Autophagy attenuates the effects of immunotherapy

However, it has been reported that hypoxia-induced autophagy has attenuated the effects of immunotherapy by impairing CTLs-mediated tumor cell lysis associated with the hypoxia-dependent phosphorylation of STAT3 (pSTAT3). Activated STAT3 promotes tumor cell survival, proliferation, angiogenesis/metastasis and immune escape. The first mechanism is that the HIF-1α-dependent intrinsic signaling pathway is activated, which phosphorylates Src kinase in the Tyr416 residue (pSrc), leading to STAT3 phosphorylation of the Tyr705 residue. The second is that HIF-1α induces autophagy by upregulating BNIP3/BNIP3L expression and dissociating the BECN1-BCL2 complex, which results in degradation of the SQSTM1/p62 protein that transfers pSTAT3 to the UPS for accumulation in cells.
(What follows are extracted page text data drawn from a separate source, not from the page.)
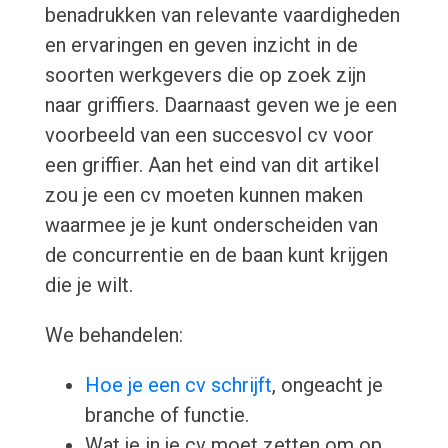
benadrukken van relevante vaardigheden
en ervaringen en geven inzicht in de
soorten werkgevers die op zoek zijn
naar griffiers. Daarnaast geven we je een
voorbeeld van een succesvol cv voor
een griffier. Aan het eind van dit artikel
zou je een cv moeten kunnen maken
waarmee je je kunt onderscheiden van
de concurrentie en de baan kunt krijgen
die je wilt.
We behandelen:
Hoe je een cv schrijft
, ongeacht je
branche of functie.
Wat je in je cv moet zetten om op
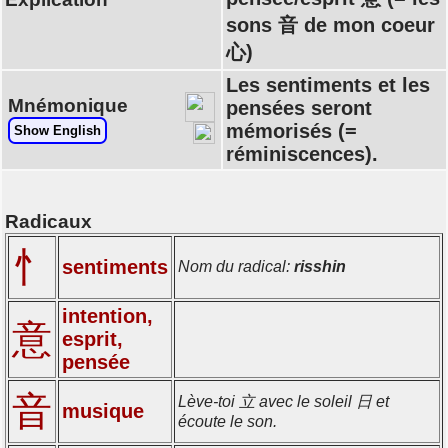
sons 音 de mon coeur
心)
Les sentiments et les
Mnémonique
pensées seront
mémorisés (=
Show English
réminiscences).
Radicaux
忄
sentiments
Nom du radical:
risshin
intention,
意
esprit,
pensée
音
Lève-toi 立 avec le soleil 日 et
musique
écoute le son.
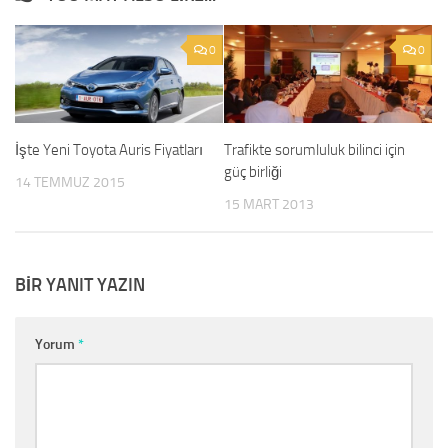
0
0
İşte Yeni Toyota Auris Fiyatları
Trafikte sorumluluk bilinci için
güç birliği
14 TEMMUZ 2015
15 MART 2013
BIR YANIT YAZIN
Yorum
*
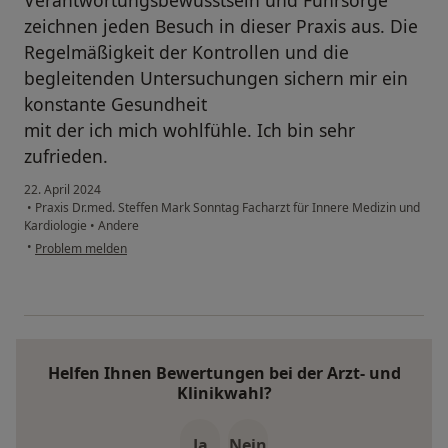
Verantwortungsbewusstsein und Führsorge
zeichnen jeden Besuch in dieser Praxis aus. Die
Regelmäßigkeit der Kontrollen und die
begleitenden Untersuchungen sichern mir ein
konstante Gesundheit
mit der ich mich wohlfühle. Ich bin sehr
zufrieden.
22. April 2024
•
Praxis Dr.med. Steffen Mark Sonntag Facharzt für Innere Medizin und
Kardiologie
•
Andere
•
Problem melden
Helfen Ihnen Bewertungen bei der Arzt- und
Klinikwahl?
Ja
Nein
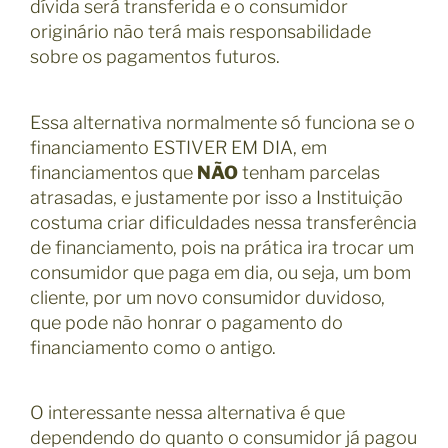
dívida será transferida e o consumidor
originário não terá mais responsabilidade
sobre os pagamentos futuros.
Essa alternativa normalmente só funciona se o
financiamento ESTIVER EM DIA, em
financiamentos que
NÃO
tenham parcelas
atrasadas, e justamente por isso a Instituição
costuma criar dificuldades nessa transferência
de financiamento, pois na prática ira trocar um
consumidor que paga em dia, ou seja, um bom
cliente, por um novo consumidor duvidoso,
que pode não honrar o pagamento do
financiamento como o antigo.
O interessante nessa alternativa é que
dependendo do quanto o consumidor já pagou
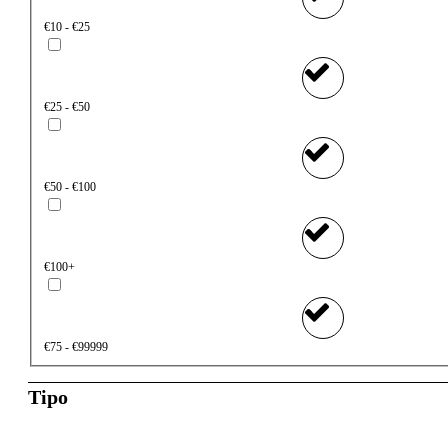
€10 - €25
€25 - €50
€50 - €100
€100+
€75 - €99999
Tipo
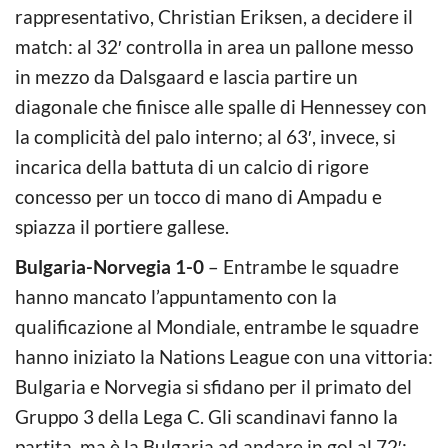
rappresentativo, Christian Eriksen, a decidere il
match: al 32′ controlla in area un pallone messo
in mezzo da Dalsgaard e lascia partire un
diagonale che finisce alle spalle di Hennessey con
la complicità del palo interno; al 63′, invece, si
incarica della battuta di un calcio di rigore
concesso per un tocco di mano di Ampadu e
spiazza il portiere gallese.
Bulgaria-Norvegia 1-0
– Entrambe le squadre
hanno mancato l’appuntamento con la
qualificazione al Mondiale, entrambe le squadre
hanno iniziato la Nations League con una vittoria:
Bulgaria e Norvegia si sfidano per il primato del
Gruppo 3 della Lega C. Gli scandinavi fanno la
partita, ma è la Bulgaria ad andare in gol al 72′:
When autophagy is blocked, p62 is accumulated and in turn accelerates the delivery of pSTAT3 to the UPS for selective degradation [175, 176]. Hypoxia-induced autophagy also degrades NK-derived GrzB and impairs NK-mediated killing, as accumulated HIF-2α transfers to the nucleus and induces the expression of the autophagy sensor ITPR1, leading to the impairment of NK-mediated killing and decreased immunotherapy effects [156, 165]. Many studies indicate that autophagy inhibition in tumors can be viewed as an approach to improve anti-tumor immunotherapies. HDIL-2 alone has been found to be an efficient immunotherapy method in an advanced murine metastatic liver tumor model. IL-2 inhibits tumor growth by enhancing immune cell proliferation and infiltration in the liver and spleen; however, the anti-tumor effects of HDIL-2 immunotherapy were significantly heightened when coupled with administration of autophagy inhibitor CQ [132]. Similarly, in renal cell carcinoma, CQ is also used to improve HDIL-2-mediated anti-tumor immunity by enhancing DCs, T-cells and NK cells and limiting ATP production through inhibition of oxidative phosphorylation and promotion of apoptosis [177]. Another selective PI3K inhibitor, 3-MA acts on Vps34 and PI3Kγ and significantly enhances IL-24-induced apoptosis in oral squamous cellcarcinomas (OSCC), which demonstrates the combination of autophagy inhibitors and IL-24 is a promising approach for tumor immunotherapy [178].